Kris Carlyon, a government-employed biologist, said about “a third” of the 270. The animals died Monday night, and saving live pilot whales is a “challenge” that could take days, especially since you have to use a boat to get close to them.
Tuesday, these efforts seemed to pay off, with at least 25 animals rescued and accompanied to the high seas with boats, according to Nic Deka, who is in charge of this rescue operation. “We managed to rescue a small number, which seemed to have remained at sea,” he said. “We are increasing our efforts” to save more animals, he added. – Choosing who to save – Stranding of marine mammals is relatively frequent in Tasmania, but this is worrying because of the number of animals affected.
Some 60 people, including employees of nearby aquaculture farms, are involved in this rescue operation, which is highly complicated by the Cold, humidity and an irregular tidal regime Carlyon said that most pilot whales, which are partially underwater, should be able to survive several days and that this climate, unpleasant for humans, works in favor of these mammals marine. “The weather is bad for people, but for cetaceans it is ideal, because of the humidity and the freshness,” he explained to journalists in the nearby town of Strahan, in the north of the bay.
Lifeguards will have to select the animals they save and focus on those that are more accessible and those that appear healthier. Most of the cetaceans of a group of about 30 stranded on a beach died Monday . And it is estimated that around 60 have died stranded on sandbanks since then. “It is inevitable that we will lose others,” Carlyon warned. On Wednesday a precise assessment will be made from the sky, with infrared cameras. – Frequent Trapping – When these highly social cetaceans emerge, the other challenge will be helping them avoid the sandbars of Macquarie Harbor to reach the high seas.

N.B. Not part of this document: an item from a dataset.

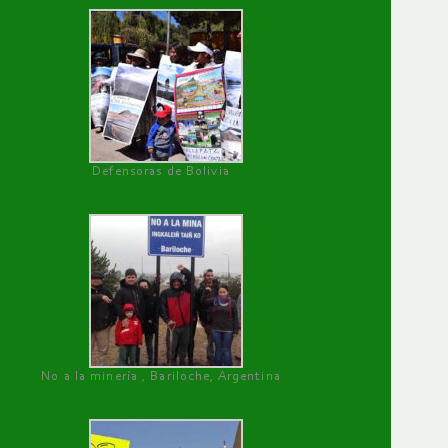
Defensoras de Bolivia
No a la minería , Bariloche, Argentina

Scientists have no explanation for the massive strandings. The group may have gotten lost when they got too close to shore to hunt or followed a whale or two that ran aground. Karen Stockin, a marine mammal specialist at Massey University in New Zealand, says Tasmania is a frequent grounding place for pilot whales, a species that is not considered threatened. “It appears to be a known trap for whales.
There are frequent strandings in this sector,” he told AFP. Although pilot whales are considered resistant cetaceans, the First responders fight a race against time, he added. Risks to mammals include being unable to cool their body, muscle deterioration, or some of their organs crushing from prolonged contact with the bottom.Their social nature can also be detrimental. because some released animals may try to stay with the group and run aground again.
Time is not a favourable element either. “The faster the rescue operation, the better the chances of survival,” he concludes.